Identification of a novel prostate tumor target, mindin/RG-1, for antibody-based radiotherapy of prostate cancer

Gene expression analysis showed that a human mindin homologue, mindin/RG-1, is expressed selectively in prostate tissues and that its expression level is elevated in some prostate tumors. Mindin/RG-1 protein expression is maintained in >80% of prostate cancers metastatic to bone or lymph nodes as well as in locally recurrent tumors in androgen-unresponsive patients. In contrast, mindin/RG-1 expression in other normal tissues is significantly lower than that seen in the prostate. A fully human antibody, 19G9, was generated against mindin/RG-1 protein and was shown to accumulate at high abundance in LNCaP tumor xenografts.

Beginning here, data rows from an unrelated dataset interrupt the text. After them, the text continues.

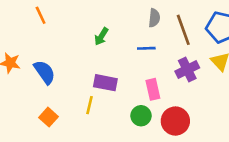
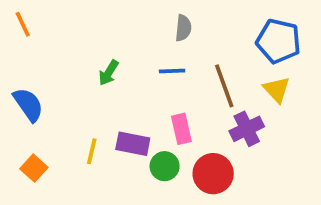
brown line: (183, 30) -> (224, 86), moved
green arrow: (101, 36) -> (109, 73), moved
purple cross: (187, 69) -> (247, 129), moved
purple rectangle: (105, 83) -> (133, 144), moved

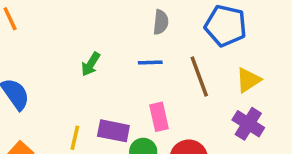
blue pentagon: (278, 41) -> (226, 26), moved
yellow triangle: (277, 90) -> (248, 80), turned 40
purple cross: (247, 129) -> (248, 124), moved, turned -32

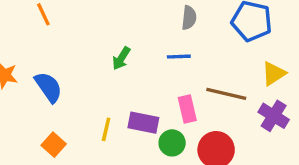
brown line: (199, 76) -> (226, 94), moved, turned -57

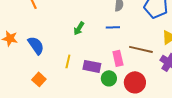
yellow line: (106, 129) -> (68, 61), moved

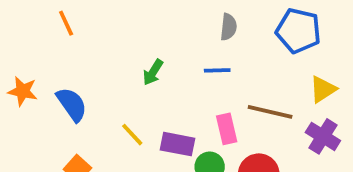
yellow line: (68, 61) -> (132, 135), turned -56

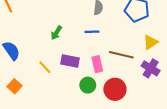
purple rectangle: (178, 144) -> (70, 61), moved

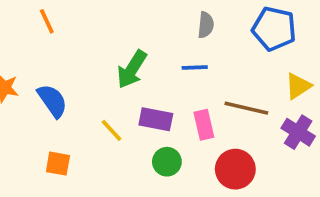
green arrow: (56, 33) -> (132, 69), size x1.5
green circle: (88, 85) -> (167, 162), moved
orange square: (15, 86) -> (58, 164), turned -32

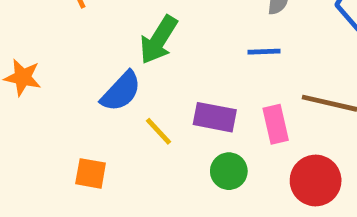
green arrow: (132, 69) -> (159, 40), moved
blue semicircle: (52, 101) -> (121, 91), moved, turned 78

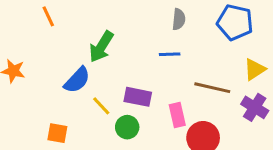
pink rectangle: (276, 124) -> (177, 115), moved
green circle: (229, 171) -> (127, 127), moved

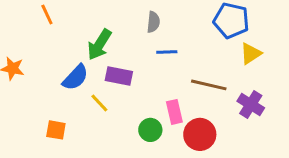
gray semicircle: (179, 19) -> (153, 22), moved
yellow triangle: (255, 69) -> (251, 53), moved
purple rectangle: (138, 97) -> (119, 76), moved
green circle: (127, 127) -> (150, 130), moved

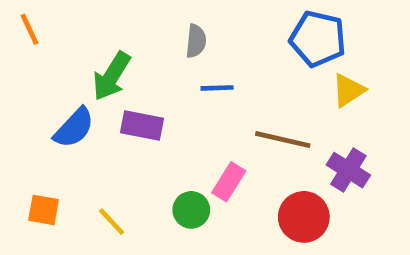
yellow line: (99, 103) -> (112, 222), moved
pink rectangle: (174, 112) -> (229, 182), turned 45
red circle: (200, 134) -> (304, 217), moved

Conjugates of this antibody with the chelator CHX-A ''-DTPA were generated and radiolabeled with either In-111, Y-90, or Y-86. Small animal positron emission tomography imaging with the Y-86-radiolabeled conjugate showed very specific accumulation of the antibody in LNCaP tumor xenografts with clear tumor delineation apparent at 4 hours. The therapeutic efficacy of [Y-90]-CHX-A ''-DTPA-19G9 was evaluated in mice bearing LNCaP xenografts. A dose-finding study identified a nontoxic therapeutic dose to be similar to 75 mu Ci. Significant antitumor effects were seen with a single administration of radiolabeled antibody to animals bearing 200 to 400 mm 3 tumors. Inhibition of tumor growth was observed in all treated animals over a 49-day period. At 49 days posttreatment, slow tumor growth recurred but this could be prevented for an additional 40-day period by a second administration of a 75 mu Ci dose at day 49. We conclude that [Y-90]-CHX-A ''-DTPA-19G9 is a novel antibody conjugate that has considerable promise for therapy of metastatic prostate cancer in androgen-unresponsive patients.